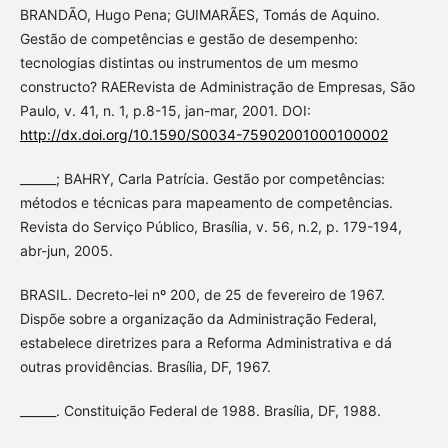
BRANDÃO, Hugo Pena; GUIMARÃES, Tomás de Aquino.
Gestão de competências e gestão de desempenho:
tecnologias distintas ou instrumentos de um mesmo
constructo? RAERevista de Administração de Empresas, São
Paulo, v. 41, n. 1, p.8-15, jan-mar, 2001. DOI:
http://dx.doi.org/10.1590/S0034-75902001000100002
______; BAHRY, Carla Patrícia. Gestão por competências:
métodos e técnicas para mapeamento de competências.
Revista do Serviço Público, Brasília, v. 56, n.2, p. 179-194,
abr-jun, 2005.
BRASIL. Decreto-lei nº 200, de 25 de fevereiro de 1967.
Dispõe sobre a organização da Administração Federal,
estabelece diretrizes para a Reforma Administrativa e dá
outras providências. Brasília, DF, 1967.
______. Constituição Federal de 1988. Brasília, DF, 1988.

• [What is required] None of the pictures should be kept; reproduce all the remaining material exactly.

• [Output of the task]
BRANDÃO, Hugo Pena; GUIMARÃES, Tomás de Aquino.
Gestão de competências e gestão de desempenho:
tecnologias distintas ou instrumentos de um mesmo
constructo? RAERevista de Administração de Empresas, São
Paulo, v. 41, n. 1, p.8-15, jan-mar, 2001. DOI:
http://dx.doi.org/10.1590/S0034-75902001000100002
______; BAHRY, Carla Patrícia. Gestão por competências:
métodos e técnicas para mapeamento de competências.
Revista do Serviço Público, Brasília, v. 56, n.2, p. 179-194,
abr-jun, 2005.
BRASIL. Decreto-lei nº 200, de 25 de fevereiro de 1967.
Dispõe sobre a organização da Administração Federal,
estabelece diretrizes para a Reforma Administrativa e dá
outras providências. Brasília, DF, 1967.
______. Constituição Federal de 1988. Brasília, DF, 1988.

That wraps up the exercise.